Bahar BALTALARLI1, Nese C. DEMIRKAN1, Ozgur YILDIRIM1, Uğur SUNGURTEKIN1

Pamukkale University Faculty of Medicine, Department of Radiation Oncology, Denizli, TURKEY

Keywords: Colorectal cancer, Prognostic factors, Radiotherapy
To evaluate retrospectively 5-10 year overall survival rate in patients with colorectal cancer treated with or without adjuvant therapy for early stage and analyze the impact of some prognostic factors on clinical outcome we retrospectively reviewed 56 patients treated with only surgery, postoperative or preoperative 5-fluorouracil-based chemotherapy and radiotherapy.
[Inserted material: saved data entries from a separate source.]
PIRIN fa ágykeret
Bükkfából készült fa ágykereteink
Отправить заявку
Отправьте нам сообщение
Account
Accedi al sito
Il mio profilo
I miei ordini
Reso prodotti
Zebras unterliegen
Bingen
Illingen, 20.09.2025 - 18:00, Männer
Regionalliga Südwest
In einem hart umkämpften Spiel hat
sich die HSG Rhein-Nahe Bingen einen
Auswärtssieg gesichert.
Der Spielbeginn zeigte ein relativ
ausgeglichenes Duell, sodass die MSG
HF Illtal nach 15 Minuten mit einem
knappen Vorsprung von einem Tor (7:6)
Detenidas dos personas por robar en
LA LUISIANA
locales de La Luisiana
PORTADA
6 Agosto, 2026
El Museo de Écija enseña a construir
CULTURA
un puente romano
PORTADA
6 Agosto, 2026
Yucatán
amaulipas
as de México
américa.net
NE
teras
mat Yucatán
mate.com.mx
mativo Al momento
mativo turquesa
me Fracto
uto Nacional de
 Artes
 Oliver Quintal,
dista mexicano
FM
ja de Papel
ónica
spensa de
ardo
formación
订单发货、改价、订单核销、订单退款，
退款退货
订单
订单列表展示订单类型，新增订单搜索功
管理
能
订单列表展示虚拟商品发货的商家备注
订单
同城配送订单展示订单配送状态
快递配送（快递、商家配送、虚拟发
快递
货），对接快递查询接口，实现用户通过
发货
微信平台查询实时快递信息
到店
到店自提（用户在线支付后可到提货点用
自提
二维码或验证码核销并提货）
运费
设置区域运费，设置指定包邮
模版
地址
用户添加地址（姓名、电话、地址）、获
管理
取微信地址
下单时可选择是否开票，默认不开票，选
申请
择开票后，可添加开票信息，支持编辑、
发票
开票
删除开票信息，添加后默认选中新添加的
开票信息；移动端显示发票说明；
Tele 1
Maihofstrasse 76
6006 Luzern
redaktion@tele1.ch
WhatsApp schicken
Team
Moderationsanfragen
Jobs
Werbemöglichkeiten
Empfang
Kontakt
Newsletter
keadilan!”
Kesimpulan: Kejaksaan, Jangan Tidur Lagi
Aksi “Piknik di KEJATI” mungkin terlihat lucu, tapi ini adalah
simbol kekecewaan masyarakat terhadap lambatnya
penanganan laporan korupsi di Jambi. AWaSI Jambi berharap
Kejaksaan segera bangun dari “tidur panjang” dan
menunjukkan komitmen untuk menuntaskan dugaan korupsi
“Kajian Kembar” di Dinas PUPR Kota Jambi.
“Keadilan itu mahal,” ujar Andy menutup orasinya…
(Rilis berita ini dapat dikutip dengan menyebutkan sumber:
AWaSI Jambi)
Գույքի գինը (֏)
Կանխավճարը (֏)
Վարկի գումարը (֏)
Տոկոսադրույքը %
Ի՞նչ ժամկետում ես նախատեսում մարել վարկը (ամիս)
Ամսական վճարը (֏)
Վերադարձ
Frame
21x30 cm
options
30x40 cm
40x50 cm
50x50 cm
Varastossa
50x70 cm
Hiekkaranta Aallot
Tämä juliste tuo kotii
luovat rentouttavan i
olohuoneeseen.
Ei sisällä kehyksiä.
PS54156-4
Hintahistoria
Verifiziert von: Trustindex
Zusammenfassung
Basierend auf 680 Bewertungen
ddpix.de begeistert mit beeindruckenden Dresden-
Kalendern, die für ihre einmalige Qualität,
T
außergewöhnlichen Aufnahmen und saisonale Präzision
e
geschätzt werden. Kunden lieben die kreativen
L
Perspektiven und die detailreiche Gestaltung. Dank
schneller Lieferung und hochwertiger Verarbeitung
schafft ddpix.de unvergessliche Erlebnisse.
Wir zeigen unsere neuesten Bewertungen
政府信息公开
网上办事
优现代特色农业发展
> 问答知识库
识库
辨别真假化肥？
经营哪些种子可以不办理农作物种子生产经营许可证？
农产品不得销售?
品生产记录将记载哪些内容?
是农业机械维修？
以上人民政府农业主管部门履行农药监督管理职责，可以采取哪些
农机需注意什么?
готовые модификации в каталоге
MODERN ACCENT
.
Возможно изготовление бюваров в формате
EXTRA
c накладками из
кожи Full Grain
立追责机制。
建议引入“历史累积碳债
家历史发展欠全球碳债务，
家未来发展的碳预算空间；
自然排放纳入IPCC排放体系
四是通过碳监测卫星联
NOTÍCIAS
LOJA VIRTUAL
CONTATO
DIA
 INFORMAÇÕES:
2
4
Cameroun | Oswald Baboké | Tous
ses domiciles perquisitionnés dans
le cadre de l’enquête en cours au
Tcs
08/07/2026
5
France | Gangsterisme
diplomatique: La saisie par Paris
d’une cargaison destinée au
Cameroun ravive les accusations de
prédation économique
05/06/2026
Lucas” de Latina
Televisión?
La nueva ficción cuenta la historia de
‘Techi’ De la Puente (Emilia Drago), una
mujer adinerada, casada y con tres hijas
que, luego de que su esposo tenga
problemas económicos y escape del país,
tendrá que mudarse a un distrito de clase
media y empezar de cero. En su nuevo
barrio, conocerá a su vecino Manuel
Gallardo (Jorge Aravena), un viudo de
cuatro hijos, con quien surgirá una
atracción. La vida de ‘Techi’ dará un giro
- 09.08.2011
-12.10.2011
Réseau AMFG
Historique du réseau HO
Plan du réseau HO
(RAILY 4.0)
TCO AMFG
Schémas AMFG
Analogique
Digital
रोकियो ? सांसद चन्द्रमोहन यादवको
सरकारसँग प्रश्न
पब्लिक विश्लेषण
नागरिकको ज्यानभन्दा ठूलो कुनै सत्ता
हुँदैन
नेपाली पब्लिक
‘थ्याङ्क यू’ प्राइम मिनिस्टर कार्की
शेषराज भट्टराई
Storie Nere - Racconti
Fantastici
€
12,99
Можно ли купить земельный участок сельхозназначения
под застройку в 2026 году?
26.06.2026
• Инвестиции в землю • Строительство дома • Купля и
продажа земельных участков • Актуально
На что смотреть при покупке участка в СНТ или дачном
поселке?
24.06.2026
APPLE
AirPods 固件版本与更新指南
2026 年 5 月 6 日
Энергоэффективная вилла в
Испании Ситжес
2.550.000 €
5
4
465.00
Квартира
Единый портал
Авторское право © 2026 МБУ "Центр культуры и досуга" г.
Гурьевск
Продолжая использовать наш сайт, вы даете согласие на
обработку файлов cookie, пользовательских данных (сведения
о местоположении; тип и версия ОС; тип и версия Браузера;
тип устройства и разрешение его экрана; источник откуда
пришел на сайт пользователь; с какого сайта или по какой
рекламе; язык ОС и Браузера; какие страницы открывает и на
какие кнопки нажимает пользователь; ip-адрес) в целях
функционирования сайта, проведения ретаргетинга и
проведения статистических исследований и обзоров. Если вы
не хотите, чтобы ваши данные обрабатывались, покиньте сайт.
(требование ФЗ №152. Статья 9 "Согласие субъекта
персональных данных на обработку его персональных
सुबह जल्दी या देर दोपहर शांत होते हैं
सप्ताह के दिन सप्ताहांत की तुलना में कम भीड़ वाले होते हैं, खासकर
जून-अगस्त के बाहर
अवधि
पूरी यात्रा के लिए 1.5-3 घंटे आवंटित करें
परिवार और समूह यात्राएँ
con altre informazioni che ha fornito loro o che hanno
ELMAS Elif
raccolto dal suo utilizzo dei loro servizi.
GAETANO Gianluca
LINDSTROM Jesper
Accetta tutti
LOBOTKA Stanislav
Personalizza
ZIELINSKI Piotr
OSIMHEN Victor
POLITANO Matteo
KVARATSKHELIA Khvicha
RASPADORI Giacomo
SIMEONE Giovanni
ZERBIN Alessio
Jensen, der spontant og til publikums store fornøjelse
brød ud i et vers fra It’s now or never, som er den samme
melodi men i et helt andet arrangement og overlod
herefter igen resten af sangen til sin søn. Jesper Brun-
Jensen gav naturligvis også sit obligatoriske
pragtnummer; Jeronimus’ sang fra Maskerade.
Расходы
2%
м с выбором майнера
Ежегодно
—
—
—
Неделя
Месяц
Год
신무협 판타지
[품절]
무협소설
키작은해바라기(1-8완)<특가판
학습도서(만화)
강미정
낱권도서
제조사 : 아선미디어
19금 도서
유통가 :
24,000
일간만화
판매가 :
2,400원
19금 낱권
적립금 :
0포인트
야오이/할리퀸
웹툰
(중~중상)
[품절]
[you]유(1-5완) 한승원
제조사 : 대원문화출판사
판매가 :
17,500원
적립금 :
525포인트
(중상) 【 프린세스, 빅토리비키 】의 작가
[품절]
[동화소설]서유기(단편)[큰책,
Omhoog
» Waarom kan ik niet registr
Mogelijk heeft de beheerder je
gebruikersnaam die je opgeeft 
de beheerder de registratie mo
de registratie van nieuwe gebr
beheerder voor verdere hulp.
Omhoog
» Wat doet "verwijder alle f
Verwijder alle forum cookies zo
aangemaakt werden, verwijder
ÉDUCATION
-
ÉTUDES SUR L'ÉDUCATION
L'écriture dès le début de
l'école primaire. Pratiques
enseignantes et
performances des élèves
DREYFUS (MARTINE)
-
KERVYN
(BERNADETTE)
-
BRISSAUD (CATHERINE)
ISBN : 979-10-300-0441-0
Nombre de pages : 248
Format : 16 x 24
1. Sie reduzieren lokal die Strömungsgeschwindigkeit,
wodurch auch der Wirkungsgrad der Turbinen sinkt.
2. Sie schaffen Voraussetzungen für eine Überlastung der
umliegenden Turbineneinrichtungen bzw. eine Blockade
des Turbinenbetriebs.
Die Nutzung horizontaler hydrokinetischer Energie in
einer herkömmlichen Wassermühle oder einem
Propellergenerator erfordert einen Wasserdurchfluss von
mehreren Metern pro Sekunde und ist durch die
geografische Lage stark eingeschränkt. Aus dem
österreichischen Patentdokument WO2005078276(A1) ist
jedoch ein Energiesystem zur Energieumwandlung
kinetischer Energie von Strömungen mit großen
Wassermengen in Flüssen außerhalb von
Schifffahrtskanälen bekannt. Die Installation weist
The following prognostic factors were considered at univariate analyses: age, sex, tumor location, pathological, tumoural and nodal stage, surgical procedure, pathological specimen margins and adjuvant treatment if applied. The 5 and 10 year actuarial rates for overall survival (OS) were 66 % and relapse free survival (RFS) rates were 83% and 58% respectively for all patients. Five years survival was 100%, 73% and 44% respectively for stages I, II and III (p< 0.01). Five years survival for N0, NI and NII disease were 81.3%, 75% and 0% respectively (p< 0.01). Better prognosis was observed for colon cancer compared to rectal and rectosigmoid tumors: 5 years survival rates 90%, 70% and 40% respectively (p< 0.01). Univariate analysis showed that nodal disease, location of tumor in a subsite of colon, pathological stage and surgical procedure had an impact on survival. Our retrospective study showed a good 5- 10 year overall survival. Factors as individual pN2, tumor location and advanced pathological stage negatively influenced survival rates. In our opinion to achive better results especially in N2 cancer and rectal and rectosigmoid tumors, especially use of appropriate chemoradiation protocols and new high art radiation technology must be considered in clinical studies in advance.